**Exercise prompt**
Set every record down verbatim and omit the pictures.

**Data in this exercise**
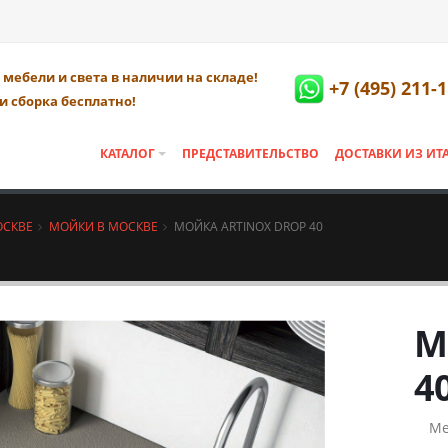
мебели и света в наличии на складе!
+7 (495) 211-
и сборка бесплатно!
КАТАЛОГ
ПРЕДСТАВИТЕЛЬСТВО
ДОСТАВКИ ИЗ ИТ
ОСКВЕ
МОЙКИ В МОСКВЕ
МОЙКА ARTINOX DROP 40
М
4
Ме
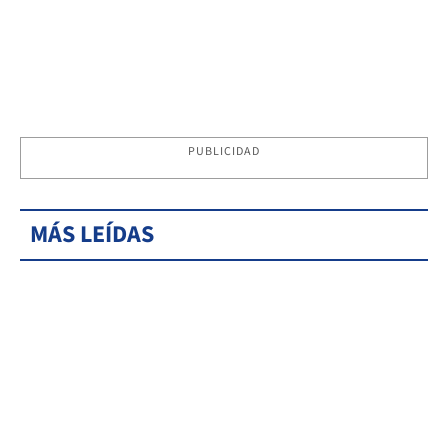
PUBLICIDAD
MÁS LEÍDAS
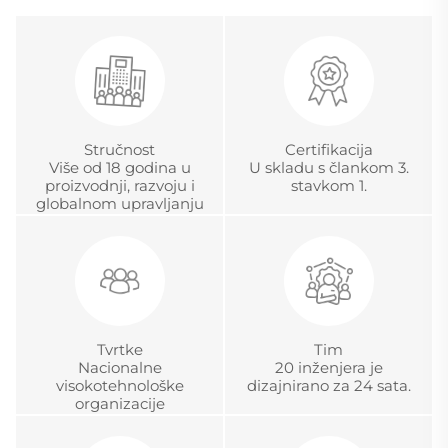
Stručnost
Certifikacija
Više od 18 godina u
U skladu s člankom 3.
proizvodnji, razvoju i
stavkom 1.
globalnom upravljanju
projektima
Tvrtke
Tim
Nacionalne
20 inženjera je
visokotehnološke
dizajnirano za 24 sata.
organizacije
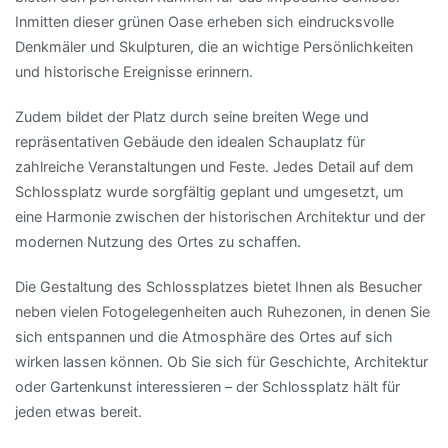
Inmitten dieser grünen Oase erheben sich eindrucksvolle
Denkmäler und Skulpturen, die an wichtige Persönlichkeiten
und historische Ereignisse erinnern.
Zudem bildet der Platz durch seine breiten Wege und
repräsentativen Gebäude den idealen Schauplatz für
zahlreiche Veranstaltungen und Feste. Jedes Detail auf dem
Schlossplatz wurde sorgfältig geplant und umgesetzt, um
eine Harmonie zwischen der historischen Architektur und der
modernen Nutzung des Ortes zu schaffen.
Die Gestaltung des Schlossplatzes bietet Ihnen als Besucher
neben vielen Fotogelegenheiten auch Ruhezonen, in denen Sie
sich entspannen und die Atmosphäre des Ortes auf sich
wirken lassen können. Ob Sie sich für Geschichte, Architektur
oder Gartenkunst interessieren – der Schlossplatz hält für
jeden etwas bereit.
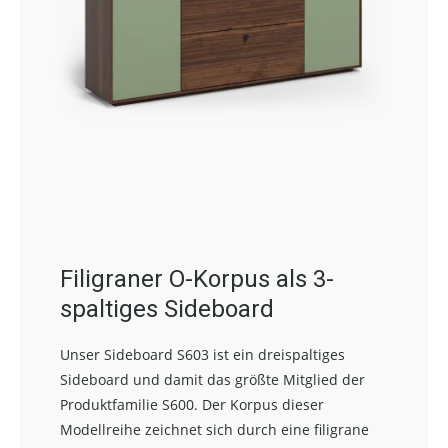
Filigraner O-Korpus als 3-
spaltiges Sideboard
Unser Sideboard S603 ist ein dreispaltiges
Sideboard und damit das größte Mitglied der
Produktfamilie S600. Der Korpus dieser
Modellreihe zeichnet sich durch eine filigrane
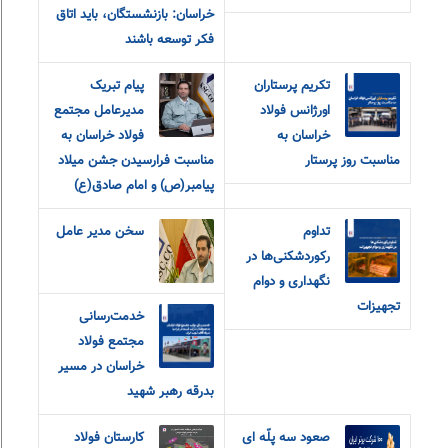
خراسان: بازنشستگان، باید اتاق
فکر توسعه باشند
تکریم پرستاران
پیام تبریک
اورژانس فولاد
مدیرعامل مجتمع
خراسان به
فولاد خراسان به
مناسبت روز پرستار
مناسبت فرارسیدن جشن میلاد
پیامبر(ص) و امام صادق(ع)
تداوم
سخن مدیر عامل
رکوردشکنی‌ها در
نگهداری و دوام
تجهیزات
خدمت‌رسانی
مجتمع فولاد
خراسان در مسیر
بدرقه رهبر شهید
صعود سه پلّه ای
کارستان فولاد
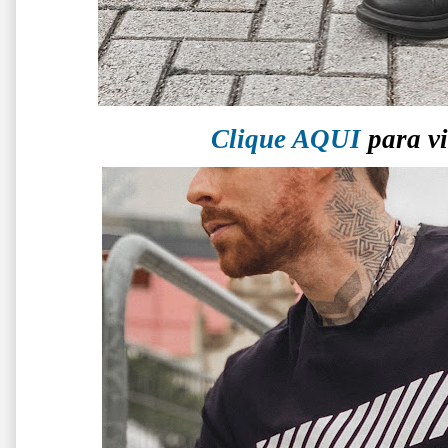
Clique AQUI
para vi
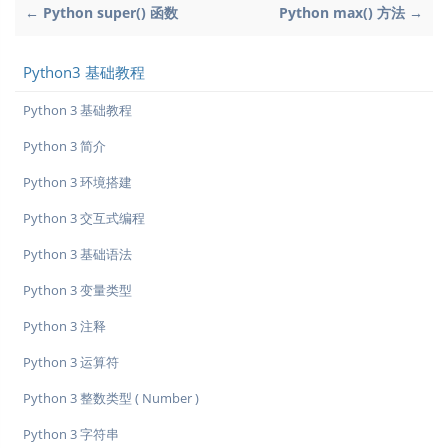
← Python super() 函数
Python max() 方法 →
Python3 基础教程
Python 3 基础教程
Python 3 简介
Python 3 环境搭建
Python 3 交互式编程
Python 3 基础语法
Python 3 变量类型
Python 3 注释
Python 3 运算符
Python 3 整数类型 ( Number )
Python 3 字符串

**Answer to this task**
мебели и света в наличии на складе!
+7 (495) 211-
и сборка бесплатно!
КАТАЛОГ
ПРЕДСТАВИТЕЛЬСТВО
ДОСТАВКИ ИЗ ИТ
ОСКВЕ
МОЙКИ В МОСКВЕ
МОЙКА ARTINOX DROP 40
М
4
Ме
PUBLICIDAD
MÁS LEÍDAS
Stručnost
Certifikacija
Više od 18 godina u
U skladu s člankom 3.
proizvodnji, razvoju i
stavkom 1.
globalnom upravljanju
projektima
Tvrtke
Tim
Nacionalne
20 inženjera je
visokotehnološke
dizajnirano za 24 sata.
organizacije
Inmitten dieser grünen Oase erheben sich eindrucksvolle
Denkmäler und Skulpturen, die an wichtige Persönlichkeiten
und historische Ereignisse erinnern.
Zudem bildet der Platz durch seine breiten Wege und
repräsentativen Gebäude den idealen Schauplatz für
zahlreiche Veranstaltungen und Feste. Jedes Detail auf dem
Schlossplatz wurde sorgfältig geplant und umgesetzt, um
eine Harmonie zwischen der historischen Architektur und der
modernen Nutzung des Ortes zu schaffen.
Die Gestaltung des Schlossplatzes bietet Ihnen als Besucher
neben vielen Fotogelegenheiten auch Ruhezonen, in denen Sie
sich entspannen und die Atmosphäre des Ortes auf sich
wirken lassen können. Ob Sie sich für Geschichte, Architektur
oder Gartenkunst interessieren – der Schlossplatz hält für
jeden etwas bereit.
Filigraner O-Korpus als 3-
spaltiges Sideboard
Unser Sideboard S603 ist ein dreispaltiges
Sideboard und damit das größte Mitglied der
Produktfamilie S600. Der Korpus dieser
Modellreihe zeichnet sich durch eine filigrane
خراسان: بازنشستگان، باید اتاق
فکر توسعه باشند
تکریم پرستاران
پیام تبریک
اورژانس فولاد
مدیرعامل مجتمع
خراسان به
فولاد خراسان به
مناسبت روز پرستار
مناسبت فرارسیدن جشن میلاد
پیامبر(ص) و امام صادق(ع)
تداوم
سخن مدیر عامل
رکوردشکنی‌ها در
نگهداری و دوام
تجهیزات
خدمت‌رسانی
مجتمع فولاد
خراسان در مسیر
بدرقه رهبر شهید
صعود سه پلّه ای
کارستان فولاد
Clique AQUI
para vi
← Python super() 函数
Python max() 方法 →
Python3 基础教程
Python 3 基础教程
Python 3 简介
Python 3 环境搭建
Python 3 交互式编程
Python 3 基础语法
Python 3 变量类型
Python 3 注释
Python 3 运算符
Python 3 整数类型 ( Number )
Python 3 字符串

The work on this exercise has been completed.